▶ _GOAL OF THE EXERCISE_:
Could you copy every line from the material below in which "مزایده" appears?

▶ _EXERCISE MATERIAL_:
━━━━━━
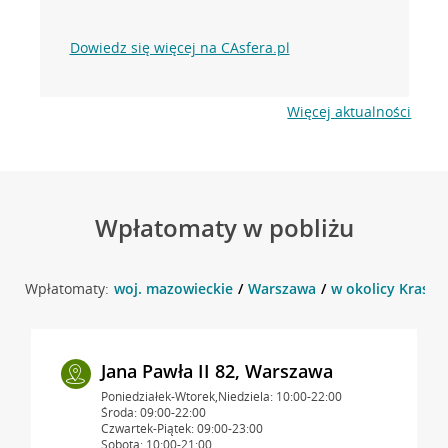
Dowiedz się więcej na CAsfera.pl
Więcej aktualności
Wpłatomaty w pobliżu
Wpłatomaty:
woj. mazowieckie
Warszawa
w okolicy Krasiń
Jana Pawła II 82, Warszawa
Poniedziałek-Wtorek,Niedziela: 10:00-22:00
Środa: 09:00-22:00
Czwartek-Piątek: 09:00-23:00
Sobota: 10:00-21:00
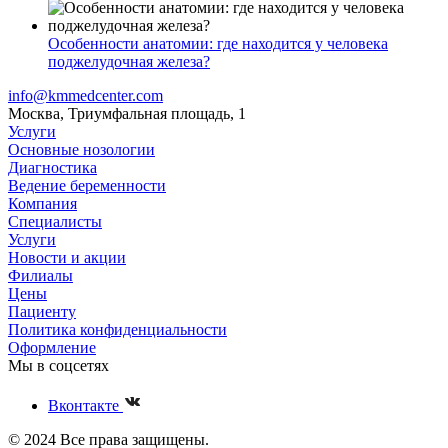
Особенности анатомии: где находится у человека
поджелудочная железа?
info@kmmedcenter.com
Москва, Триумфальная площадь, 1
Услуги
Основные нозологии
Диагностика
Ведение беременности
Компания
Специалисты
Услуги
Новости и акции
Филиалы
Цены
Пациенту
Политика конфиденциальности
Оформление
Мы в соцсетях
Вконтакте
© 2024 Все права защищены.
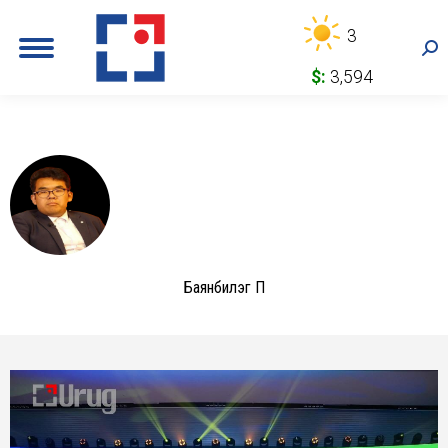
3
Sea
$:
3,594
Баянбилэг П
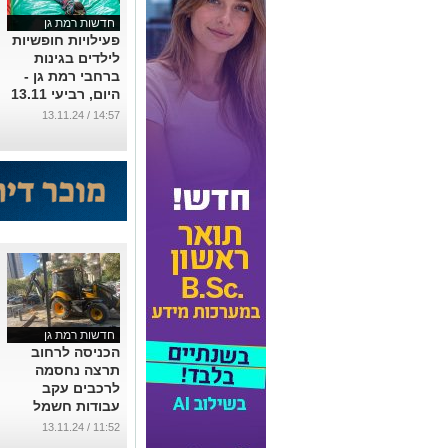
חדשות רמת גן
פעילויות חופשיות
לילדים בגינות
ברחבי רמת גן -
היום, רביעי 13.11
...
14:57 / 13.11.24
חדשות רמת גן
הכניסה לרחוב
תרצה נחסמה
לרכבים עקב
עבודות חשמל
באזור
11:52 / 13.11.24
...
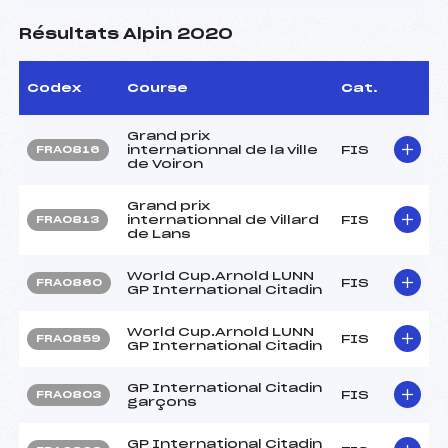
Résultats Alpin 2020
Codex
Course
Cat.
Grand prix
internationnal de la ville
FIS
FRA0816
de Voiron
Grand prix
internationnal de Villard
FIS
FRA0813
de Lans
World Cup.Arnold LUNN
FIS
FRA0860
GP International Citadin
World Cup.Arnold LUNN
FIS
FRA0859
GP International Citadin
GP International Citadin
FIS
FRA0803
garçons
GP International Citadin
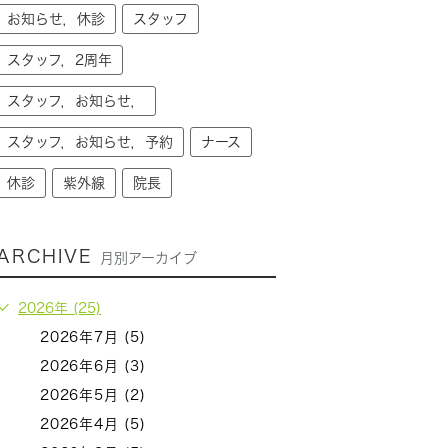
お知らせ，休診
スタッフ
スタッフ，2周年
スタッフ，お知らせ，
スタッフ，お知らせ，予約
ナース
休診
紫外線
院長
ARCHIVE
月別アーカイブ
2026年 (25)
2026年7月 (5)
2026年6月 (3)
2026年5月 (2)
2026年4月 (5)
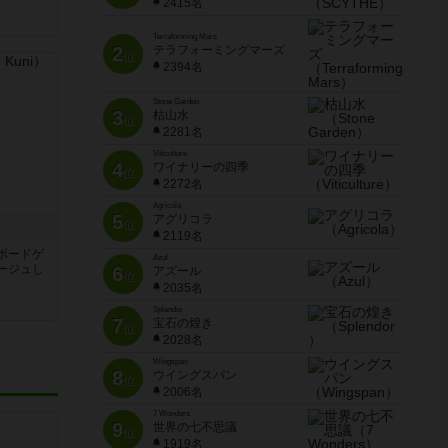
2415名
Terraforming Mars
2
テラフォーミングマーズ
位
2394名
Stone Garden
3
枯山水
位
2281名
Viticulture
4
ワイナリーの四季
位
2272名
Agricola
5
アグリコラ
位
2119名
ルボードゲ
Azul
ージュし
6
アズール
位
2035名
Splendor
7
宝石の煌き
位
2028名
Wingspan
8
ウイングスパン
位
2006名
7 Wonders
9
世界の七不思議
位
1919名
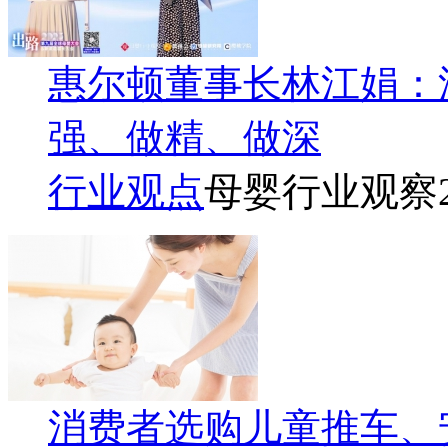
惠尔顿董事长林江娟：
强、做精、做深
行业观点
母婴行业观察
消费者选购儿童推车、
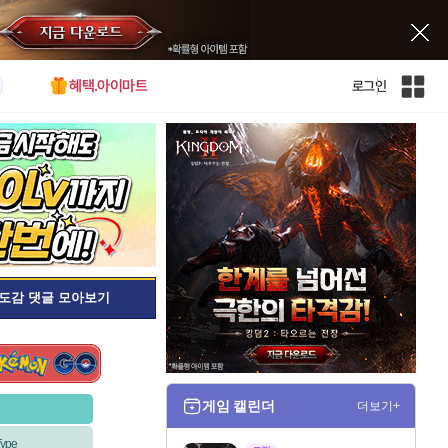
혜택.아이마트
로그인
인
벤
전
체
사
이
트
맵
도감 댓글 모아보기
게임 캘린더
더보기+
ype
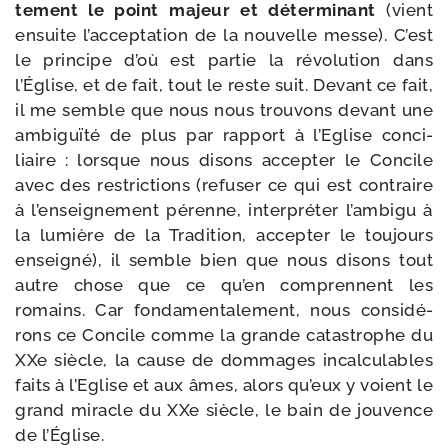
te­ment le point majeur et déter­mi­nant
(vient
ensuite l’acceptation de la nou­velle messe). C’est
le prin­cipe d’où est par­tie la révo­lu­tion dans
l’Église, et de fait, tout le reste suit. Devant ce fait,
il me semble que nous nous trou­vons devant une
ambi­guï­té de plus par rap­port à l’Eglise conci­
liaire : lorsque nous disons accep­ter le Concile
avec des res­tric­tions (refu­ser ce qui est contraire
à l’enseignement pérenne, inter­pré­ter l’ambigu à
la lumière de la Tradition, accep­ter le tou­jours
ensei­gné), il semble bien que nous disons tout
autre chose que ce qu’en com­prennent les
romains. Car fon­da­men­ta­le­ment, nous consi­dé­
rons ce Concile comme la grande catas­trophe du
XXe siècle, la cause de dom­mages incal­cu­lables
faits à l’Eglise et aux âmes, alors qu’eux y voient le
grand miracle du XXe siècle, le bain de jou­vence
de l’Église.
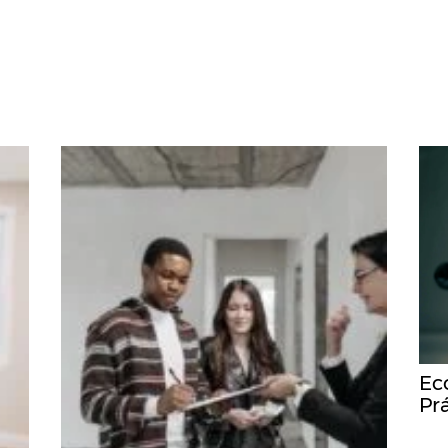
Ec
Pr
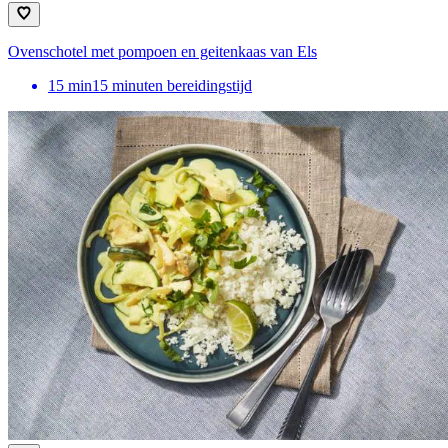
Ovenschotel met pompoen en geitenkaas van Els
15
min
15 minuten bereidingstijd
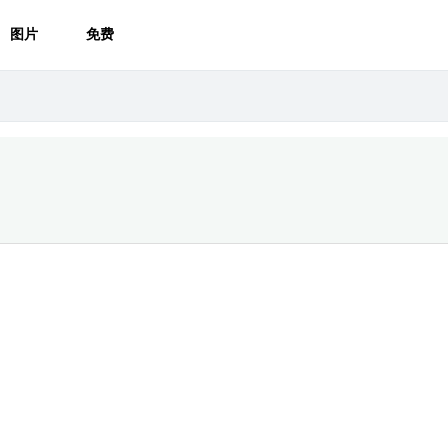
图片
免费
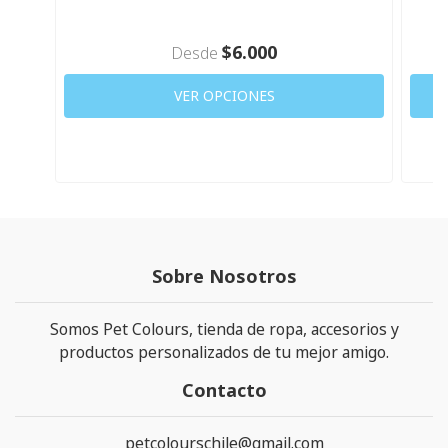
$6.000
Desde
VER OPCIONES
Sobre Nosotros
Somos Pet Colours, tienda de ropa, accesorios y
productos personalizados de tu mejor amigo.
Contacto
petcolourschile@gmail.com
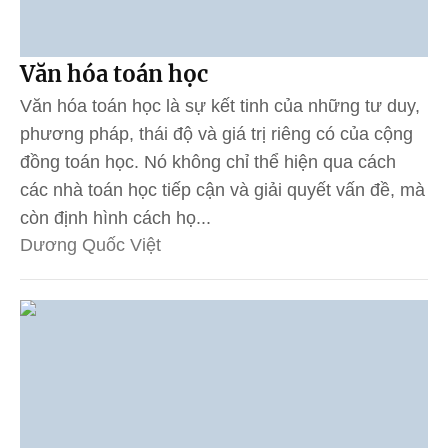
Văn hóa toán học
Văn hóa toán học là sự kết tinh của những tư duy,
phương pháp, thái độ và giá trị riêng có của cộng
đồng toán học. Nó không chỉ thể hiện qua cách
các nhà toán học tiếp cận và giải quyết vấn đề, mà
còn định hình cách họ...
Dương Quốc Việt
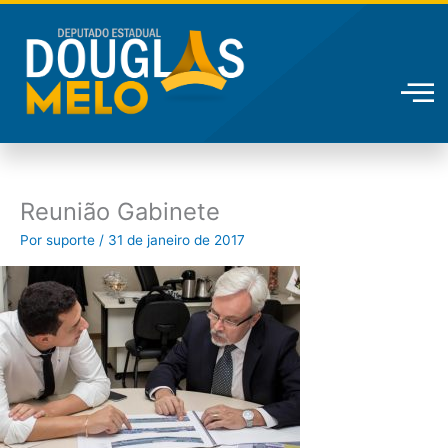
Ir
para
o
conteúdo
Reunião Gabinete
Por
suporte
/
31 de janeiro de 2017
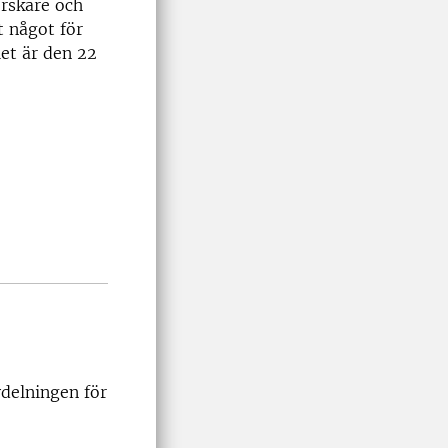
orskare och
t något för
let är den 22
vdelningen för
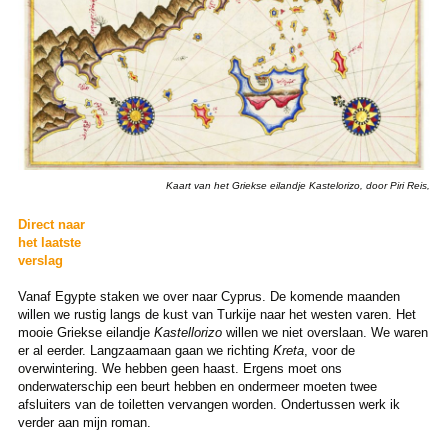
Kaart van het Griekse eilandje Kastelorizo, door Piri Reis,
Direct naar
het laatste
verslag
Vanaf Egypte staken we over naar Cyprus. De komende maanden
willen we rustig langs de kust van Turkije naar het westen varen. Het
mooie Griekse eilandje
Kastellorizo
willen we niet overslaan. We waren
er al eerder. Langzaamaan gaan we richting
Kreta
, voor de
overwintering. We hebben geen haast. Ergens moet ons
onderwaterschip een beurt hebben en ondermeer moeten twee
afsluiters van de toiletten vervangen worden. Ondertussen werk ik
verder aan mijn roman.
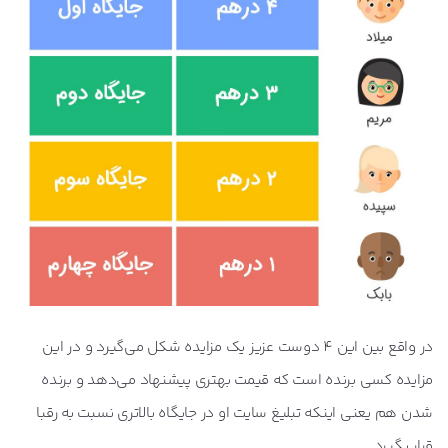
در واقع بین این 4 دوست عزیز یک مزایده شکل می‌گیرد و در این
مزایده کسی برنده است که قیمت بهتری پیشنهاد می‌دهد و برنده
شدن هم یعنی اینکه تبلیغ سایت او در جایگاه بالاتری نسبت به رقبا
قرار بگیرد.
━━━━━━
▶ _REPLY TO THE EXERCISE_:
در واقع بین این 4 دوست عزیز یک مزایده شکل می‌گیرد و در این
مزایده کسی برنده است که قیمت بهتری پیشنهاد می‌دهد و برنده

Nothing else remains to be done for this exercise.